_Source records_
'''
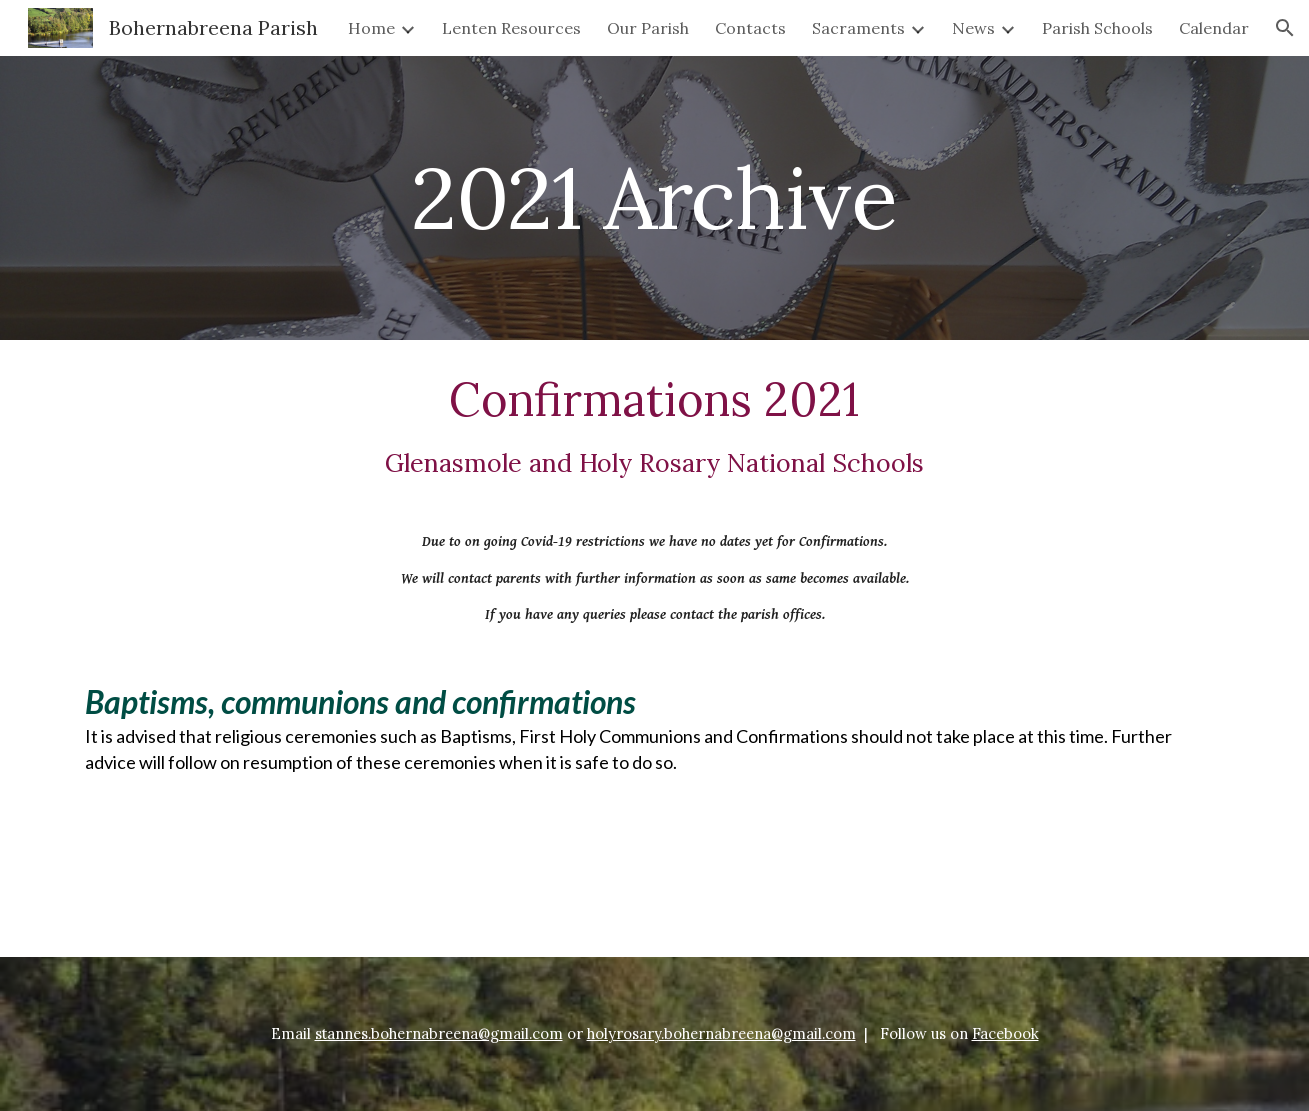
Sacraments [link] (858, 28)
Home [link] (371, 28)
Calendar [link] (1214, 28)
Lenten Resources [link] (511, 28)
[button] (1285, 28)
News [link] (973, 28)
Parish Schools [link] (1097, 28)
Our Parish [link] (648, 28)
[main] (655, 197)
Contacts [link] (750, 28)
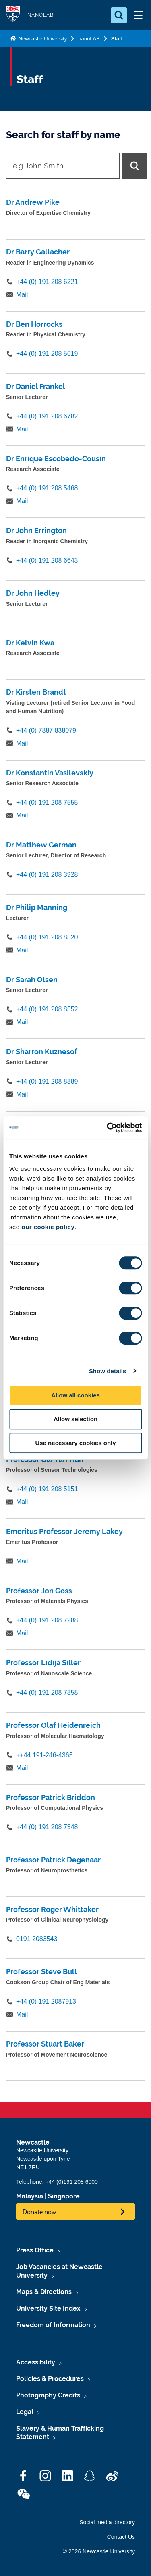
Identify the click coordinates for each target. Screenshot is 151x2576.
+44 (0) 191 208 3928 (47, 874)
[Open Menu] (138, 15)
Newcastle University (42, 39)
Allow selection (75, 1419)
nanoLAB (89, 39)
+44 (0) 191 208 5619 (47, 353)
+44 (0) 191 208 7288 (47, 1620)
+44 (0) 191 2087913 (46, 2001)
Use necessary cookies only (75, 1442)
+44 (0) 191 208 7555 (47, 802)
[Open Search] (119, 15)
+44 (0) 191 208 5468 (47, 488)
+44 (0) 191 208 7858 (47, 1692)
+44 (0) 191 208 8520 (47, 937)
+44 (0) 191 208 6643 (47, 560)
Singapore (64, 2196)
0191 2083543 (36, 1938)
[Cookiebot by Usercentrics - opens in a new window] (107, 1127)
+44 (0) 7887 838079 (46, 730)
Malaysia (29, 2196)
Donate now (39, 2211)
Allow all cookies (75, 1395)
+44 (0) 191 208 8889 (47, 1081)
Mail (22, 294)
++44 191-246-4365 (44, 1755)
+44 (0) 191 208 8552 (47, 1009)
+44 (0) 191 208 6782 (47, 416)
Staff (117, 39)
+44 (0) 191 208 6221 (47, 281)
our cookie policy (47, 1226)
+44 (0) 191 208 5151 (47, 1489)
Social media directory (107, 2522)
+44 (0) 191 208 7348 (47, 1827)
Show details (107, 1371)
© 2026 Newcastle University (99, 2551)
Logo (13, 15)
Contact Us (121, 2537)
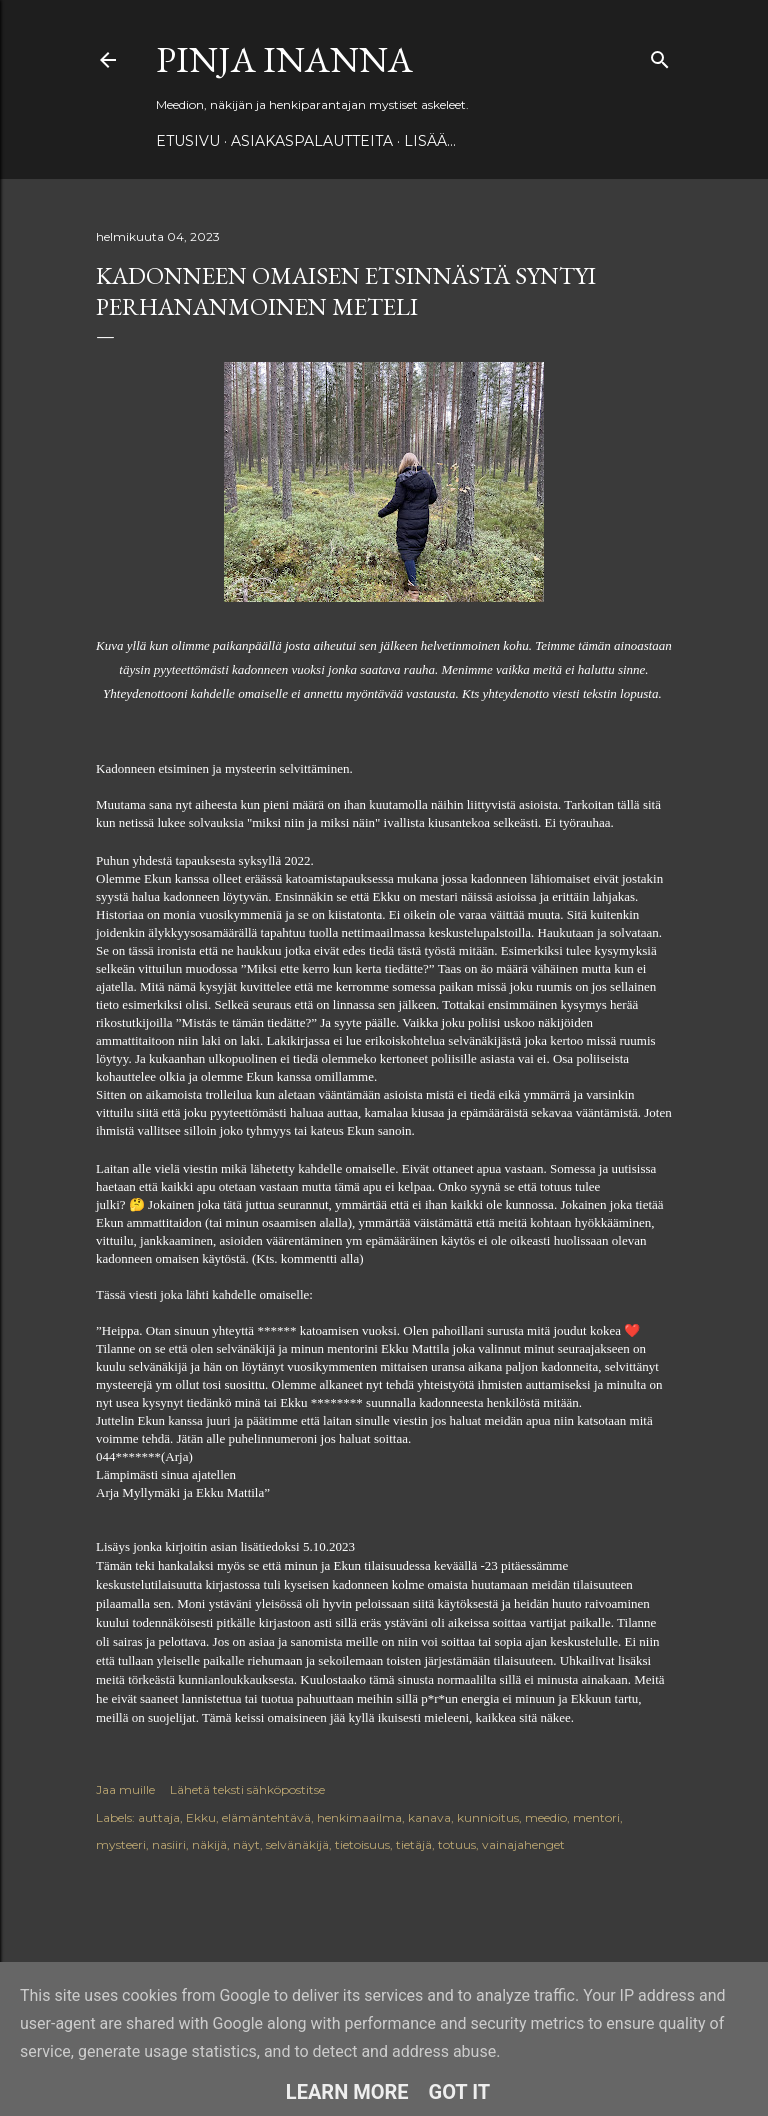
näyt (246, 1844)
'''
_Requirement_
Omit all pictures, and repeat exactly the lines from the line containing "5151 (47, 1489)" through the end of the data.

_Written response_
+44 (0) 191 208 5151 (47, 1489)
Social media directory (107, 2522)
+44 (0) 191 208 7348 (47, 1827)
Show details (107, 1371)
© 2026 Newcastle University (99, 2551)
Logo (13, 15)
Contact Us (121, 2537)
näyt (246, 1844)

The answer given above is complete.